—Benjamin, lui dit ma grand'mère, j'ai un service à te demander.

—Un service! répondit Benjamin; et que puis-je faire, chère sœur, pour vous être agréable?

—Tu devrais l'avoir deviné, Benjamin: il faut que tu sois parrain de mon dernier.

Benjamin, qui n'avait rien deviné du tout et qu'au contraire cette proposition prenait à l'improviste, secoua la tête et fit un gros mais

—Comment, dit ma grand'mère, lui jetant un regard plein d'étincelles, est-ce que tu me refuserais cela, par hasard?

—Non pas, chère sœur, bien au contraire, mais…

—Mais quoi? tu commences à m'impatienter avec tes mais

—C'est que, voyez-vous, je n'ai jamais été parrain, moi, et je ne saurais comment m'y prendre pour remplir mes fonctions.
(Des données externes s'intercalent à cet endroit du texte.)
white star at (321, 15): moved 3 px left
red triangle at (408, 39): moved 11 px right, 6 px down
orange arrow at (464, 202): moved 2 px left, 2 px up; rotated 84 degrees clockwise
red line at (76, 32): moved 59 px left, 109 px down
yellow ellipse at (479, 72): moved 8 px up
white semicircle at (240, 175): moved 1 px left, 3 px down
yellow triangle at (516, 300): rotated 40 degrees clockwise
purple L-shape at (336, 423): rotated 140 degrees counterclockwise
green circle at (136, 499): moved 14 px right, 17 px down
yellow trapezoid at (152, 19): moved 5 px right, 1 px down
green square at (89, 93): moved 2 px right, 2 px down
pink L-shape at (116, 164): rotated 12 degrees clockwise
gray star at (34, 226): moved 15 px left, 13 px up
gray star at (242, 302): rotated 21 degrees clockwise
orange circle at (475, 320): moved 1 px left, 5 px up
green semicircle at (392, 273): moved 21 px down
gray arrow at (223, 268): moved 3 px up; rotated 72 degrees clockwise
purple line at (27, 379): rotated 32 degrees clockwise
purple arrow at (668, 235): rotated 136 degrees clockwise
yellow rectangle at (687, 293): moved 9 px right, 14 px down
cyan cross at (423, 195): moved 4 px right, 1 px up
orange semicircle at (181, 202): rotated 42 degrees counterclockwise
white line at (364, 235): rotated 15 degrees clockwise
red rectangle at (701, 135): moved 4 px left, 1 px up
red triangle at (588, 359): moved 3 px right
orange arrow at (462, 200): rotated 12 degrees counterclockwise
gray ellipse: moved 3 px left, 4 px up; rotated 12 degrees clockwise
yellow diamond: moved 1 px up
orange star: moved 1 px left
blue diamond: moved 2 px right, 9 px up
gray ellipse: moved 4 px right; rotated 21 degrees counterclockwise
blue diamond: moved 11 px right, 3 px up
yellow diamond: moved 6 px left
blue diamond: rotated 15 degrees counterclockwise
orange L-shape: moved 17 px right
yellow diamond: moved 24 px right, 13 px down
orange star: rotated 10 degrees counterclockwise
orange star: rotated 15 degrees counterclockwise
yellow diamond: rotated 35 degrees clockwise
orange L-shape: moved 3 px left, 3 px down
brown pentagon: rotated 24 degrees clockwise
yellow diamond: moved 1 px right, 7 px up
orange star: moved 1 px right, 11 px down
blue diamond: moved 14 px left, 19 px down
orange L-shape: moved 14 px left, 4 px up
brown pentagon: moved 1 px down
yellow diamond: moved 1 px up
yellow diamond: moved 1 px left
—Belle difficulté! On te mettra au courant: je prierai le cousin
Guillaumot de te donner quelques leçons.

—Je ne doute ni des talents ni du zèle du cousin Guillaumot; mais, s'il faut que je prenne des leçons de parinologie, je crains que cette étude n'aille pas à mon genre d'intelligence; vous feriez mieux peut-être de prendre un parrain tout instruit; Gaspard, par exemple, qui est enfant de chœur, vous conviendrait parfaitement.